Saved entries
..............................

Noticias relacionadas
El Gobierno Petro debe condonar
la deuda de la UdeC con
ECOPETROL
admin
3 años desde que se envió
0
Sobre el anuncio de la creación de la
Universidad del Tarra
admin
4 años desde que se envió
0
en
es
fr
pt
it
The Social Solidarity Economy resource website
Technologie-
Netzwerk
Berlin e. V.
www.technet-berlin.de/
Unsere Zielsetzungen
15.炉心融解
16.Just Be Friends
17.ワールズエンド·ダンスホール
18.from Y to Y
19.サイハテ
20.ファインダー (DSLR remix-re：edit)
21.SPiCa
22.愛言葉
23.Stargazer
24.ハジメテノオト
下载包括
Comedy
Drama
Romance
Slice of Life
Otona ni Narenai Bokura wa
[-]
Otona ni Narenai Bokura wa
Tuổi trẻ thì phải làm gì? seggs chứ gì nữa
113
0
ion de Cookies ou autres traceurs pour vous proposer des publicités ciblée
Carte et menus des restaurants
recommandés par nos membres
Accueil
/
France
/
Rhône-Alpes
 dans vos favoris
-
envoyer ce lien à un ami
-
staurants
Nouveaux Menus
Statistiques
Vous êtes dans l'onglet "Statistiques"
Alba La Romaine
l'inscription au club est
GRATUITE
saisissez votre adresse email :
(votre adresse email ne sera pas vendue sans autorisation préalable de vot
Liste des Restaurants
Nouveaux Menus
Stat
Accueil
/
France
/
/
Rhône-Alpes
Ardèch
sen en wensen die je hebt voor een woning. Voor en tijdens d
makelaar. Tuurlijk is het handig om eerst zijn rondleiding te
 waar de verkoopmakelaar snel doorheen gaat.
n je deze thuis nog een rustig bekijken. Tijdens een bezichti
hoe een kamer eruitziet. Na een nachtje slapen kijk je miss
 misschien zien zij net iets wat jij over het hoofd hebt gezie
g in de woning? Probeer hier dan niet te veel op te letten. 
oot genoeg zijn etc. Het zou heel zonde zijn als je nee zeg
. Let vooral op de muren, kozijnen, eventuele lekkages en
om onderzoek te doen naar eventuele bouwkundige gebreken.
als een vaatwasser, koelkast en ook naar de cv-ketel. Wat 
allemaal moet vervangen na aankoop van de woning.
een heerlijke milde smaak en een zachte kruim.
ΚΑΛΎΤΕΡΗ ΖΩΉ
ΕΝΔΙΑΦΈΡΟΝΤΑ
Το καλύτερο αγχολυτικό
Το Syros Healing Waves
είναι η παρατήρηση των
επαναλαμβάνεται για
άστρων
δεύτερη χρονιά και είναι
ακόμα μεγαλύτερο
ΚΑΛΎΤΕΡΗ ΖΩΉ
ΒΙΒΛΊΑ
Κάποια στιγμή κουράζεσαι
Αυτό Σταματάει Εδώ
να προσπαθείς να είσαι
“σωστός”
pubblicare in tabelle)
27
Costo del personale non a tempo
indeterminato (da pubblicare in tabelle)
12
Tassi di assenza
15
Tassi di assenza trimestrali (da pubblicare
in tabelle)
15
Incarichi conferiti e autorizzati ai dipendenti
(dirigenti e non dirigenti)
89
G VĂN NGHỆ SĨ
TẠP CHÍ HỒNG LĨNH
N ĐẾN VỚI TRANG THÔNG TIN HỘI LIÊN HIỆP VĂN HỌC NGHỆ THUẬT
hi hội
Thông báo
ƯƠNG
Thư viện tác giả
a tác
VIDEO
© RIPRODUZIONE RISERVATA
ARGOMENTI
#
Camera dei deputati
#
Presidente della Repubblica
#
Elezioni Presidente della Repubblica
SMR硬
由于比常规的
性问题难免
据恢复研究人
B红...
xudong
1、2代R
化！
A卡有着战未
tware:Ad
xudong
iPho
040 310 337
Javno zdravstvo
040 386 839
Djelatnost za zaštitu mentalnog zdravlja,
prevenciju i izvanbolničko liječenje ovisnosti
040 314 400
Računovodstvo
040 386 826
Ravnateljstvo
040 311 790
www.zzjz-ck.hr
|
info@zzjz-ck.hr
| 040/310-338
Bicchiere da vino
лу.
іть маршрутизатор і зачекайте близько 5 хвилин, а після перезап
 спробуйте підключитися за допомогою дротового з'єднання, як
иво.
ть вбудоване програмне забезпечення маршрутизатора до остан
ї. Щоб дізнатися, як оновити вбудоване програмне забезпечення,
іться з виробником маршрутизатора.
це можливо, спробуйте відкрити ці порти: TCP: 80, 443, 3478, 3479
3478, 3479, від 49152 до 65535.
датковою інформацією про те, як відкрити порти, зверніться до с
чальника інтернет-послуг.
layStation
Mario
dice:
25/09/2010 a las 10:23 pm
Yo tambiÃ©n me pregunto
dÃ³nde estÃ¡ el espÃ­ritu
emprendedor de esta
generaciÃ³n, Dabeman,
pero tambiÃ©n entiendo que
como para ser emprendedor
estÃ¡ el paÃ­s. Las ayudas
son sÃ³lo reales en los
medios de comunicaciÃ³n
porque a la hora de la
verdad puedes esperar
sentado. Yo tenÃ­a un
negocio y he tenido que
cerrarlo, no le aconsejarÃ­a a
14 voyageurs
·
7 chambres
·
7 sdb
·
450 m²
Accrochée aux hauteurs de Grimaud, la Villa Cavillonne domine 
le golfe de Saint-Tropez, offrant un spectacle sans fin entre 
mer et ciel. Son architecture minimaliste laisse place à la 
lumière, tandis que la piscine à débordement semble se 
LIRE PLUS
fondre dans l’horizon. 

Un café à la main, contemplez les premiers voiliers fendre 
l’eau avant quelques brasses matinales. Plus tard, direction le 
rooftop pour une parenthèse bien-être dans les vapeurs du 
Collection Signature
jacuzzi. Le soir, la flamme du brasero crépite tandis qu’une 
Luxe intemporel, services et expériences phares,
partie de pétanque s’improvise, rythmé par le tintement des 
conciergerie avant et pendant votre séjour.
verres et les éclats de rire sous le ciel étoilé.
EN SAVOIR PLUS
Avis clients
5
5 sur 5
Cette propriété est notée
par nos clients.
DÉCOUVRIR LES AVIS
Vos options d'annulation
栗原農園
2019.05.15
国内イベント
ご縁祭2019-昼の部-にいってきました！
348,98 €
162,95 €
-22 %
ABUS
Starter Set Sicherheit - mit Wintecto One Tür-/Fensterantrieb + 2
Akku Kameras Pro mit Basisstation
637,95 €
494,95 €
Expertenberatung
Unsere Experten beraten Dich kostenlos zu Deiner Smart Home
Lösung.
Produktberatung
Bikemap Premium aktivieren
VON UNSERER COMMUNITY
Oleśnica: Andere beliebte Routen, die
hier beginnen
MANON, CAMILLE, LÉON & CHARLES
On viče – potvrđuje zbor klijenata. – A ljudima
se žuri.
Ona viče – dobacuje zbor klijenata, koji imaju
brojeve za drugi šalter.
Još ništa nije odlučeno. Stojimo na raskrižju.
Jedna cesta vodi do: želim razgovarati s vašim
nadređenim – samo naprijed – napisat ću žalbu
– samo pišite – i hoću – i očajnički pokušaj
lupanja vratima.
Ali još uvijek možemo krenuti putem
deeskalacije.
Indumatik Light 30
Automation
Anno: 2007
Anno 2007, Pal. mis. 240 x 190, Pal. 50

..............................

» **PROMPT**
Working down from the line that contains "Jedna cesta vodi", retype each line exactly through the last line of the data, and give nothing else.

» **PROBLEM SOLUTION**
Jedna cesta vodi do: želim razgovarati s vašim
nadređenim – samo naprijed – napisat ću žalbu
– samo pišite – i hoću – i očajnički pokušaj
lupanja vratima.
Ali još uvijek možemo krenuti putem
deeskalacije.
Indumatik Light 30
Automation
Anno: 2007
Anno 2007, Pal. mis. 240 x 190, Pal. 50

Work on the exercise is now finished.